▸ **Your assignment**:
Go through the data below and return each line containing the word "Resorts".

▸ **Data for this exercise**:

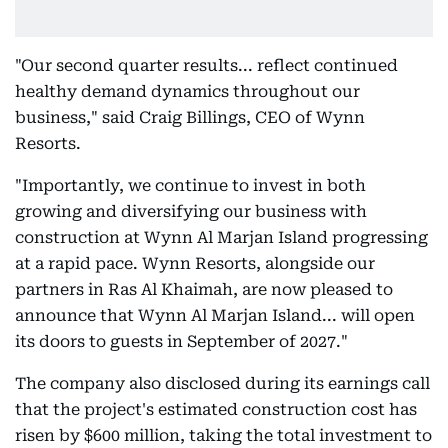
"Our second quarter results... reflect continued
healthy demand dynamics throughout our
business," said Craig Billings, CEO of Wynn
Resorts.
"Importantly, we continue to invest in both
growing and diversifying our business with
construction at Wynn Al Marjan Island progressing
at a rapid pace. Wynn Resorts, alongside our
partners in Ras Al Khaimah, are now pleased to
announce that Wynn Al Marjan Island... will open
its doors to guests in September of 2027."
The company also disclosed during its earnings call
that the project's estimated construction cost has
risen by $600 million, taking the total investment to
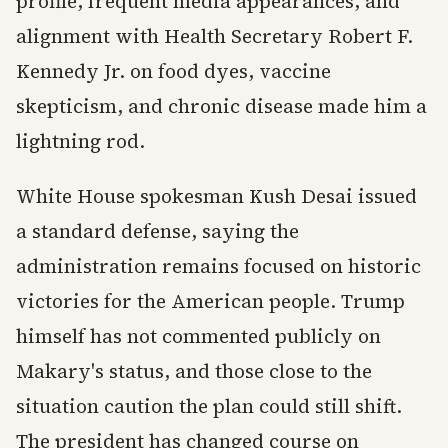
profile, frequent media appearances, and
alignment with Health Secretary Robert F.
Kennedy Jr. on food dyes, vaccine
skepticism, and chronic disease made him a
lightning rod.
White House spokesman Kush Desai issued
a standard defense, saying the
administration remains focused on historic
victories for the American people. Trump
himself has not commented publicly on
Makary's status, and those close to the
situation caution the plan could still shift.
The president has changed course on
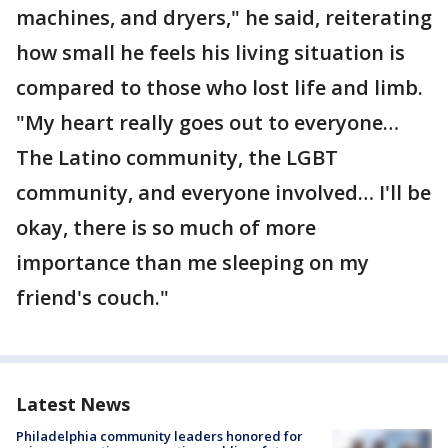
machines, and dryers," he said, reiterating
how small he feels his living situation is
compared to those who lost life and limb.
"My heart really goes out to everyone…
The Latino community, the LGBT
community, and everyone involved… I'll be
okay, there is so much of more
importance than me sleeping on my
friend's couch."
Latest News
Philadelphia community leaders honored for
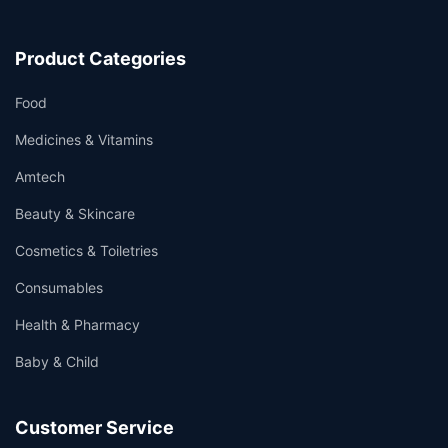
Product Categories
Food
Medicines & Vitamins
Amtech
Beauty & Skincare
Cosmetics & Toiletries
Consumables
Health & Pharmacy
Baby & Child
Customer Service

▸ **Answer to this task**:
Resorts.
at a rapid pace. Wynn Resorts, alongside our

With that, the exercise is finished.